Categories: AutoNews

Revised auto policy to become law before year end – NADDC

  • Electric vehicle project incorporated

The Federal Government says the National Automotive Industry Development Plan will become law and its provisions binding on all players in the auto business in the country.

Director General of the National Automotive Design and Development Council, Jelani Aliyu, who spoke in Lagos on the FG’s plans for the EVs also said the electric vehicle principle had been incorporated in the revised auto policy.

This came as stakeholders in the EVs and gas-powered vehicles called for the support of government in ensuring mass production and patronage of such vehicles in the country.

Jelani, who addressed participants virtually at a training programme organised by the Nigeria Auto Journalists Association in Lagos, stressed that electric and gas-fired vehicles had become the future of automobile globally with many countries setting target to end the sale of petrol and diesel engine automobiles.

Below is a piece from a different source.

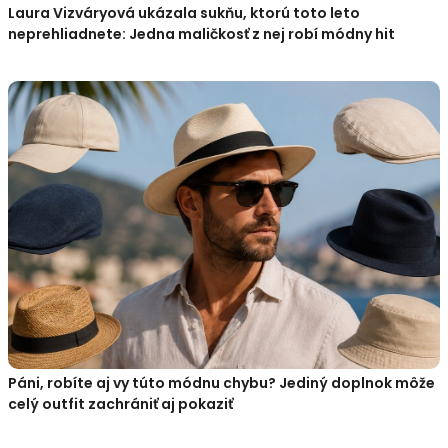
Laura Vizváryová ukázala sukňu, ktorú toto leto
neprehliadnete: Jedna maličkosť z nej robí módny hit
Páni, robíte aj vy túto módnu chybu? Jediný doplnok môže
celý outfit zachrániť aj pokaziť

The NADDC DG spoke at the workshop with the theme, ‘Migration to Electric Vehicles and Gas-powered Vehicles; Opportunities & Challenges for Nigeria’, assuring investors in the Nigeria’s auto business that the policy would be passed into law before the end of the year.

According to him, a lot of development like the EVs as well as gas-powered vehicles are springing up as the government fine-tunes the auto policy bill.

On the charging stations for electric vehicle, the DG encouraged Business men and women to take advantage of the opportunity.

The Corps Marshal of the Federal Road Safety Corps (FRSC), Dr. Boboye Oyeyemi, in his submission said migration into electric vehicles would reduce the dangerous emissions from fossil fuel vehicles mostly second hand flooding the Nigerian market.

Oyeyemi represented by the Lagos Sector Commander, Olusegun Ogungbemide disclosed that 80 per cent of vehicles are second hand.

“Some of them are as old as 30 years and when they come in, we embrace them as new vehicles, we subject them to the same activities that the new vehicles are being subjected to, not minding the costs,” he said.

He said, “This migration is so important to Nigeria especially in the area of health. Many people are in the hospital in Lagos today, which hitherto wouldn’t have been if our atmosphere has been so sanitized.

“The closest to it that we had in Lagos was during the lockdown when we had less vehicles on Nigerian roads. The commissioner for health testified to it when I visited him. During the lockdown, 70 to 80 per cent of vehicles with all these emissions were erased from the system with the exception of articulated vehicles.”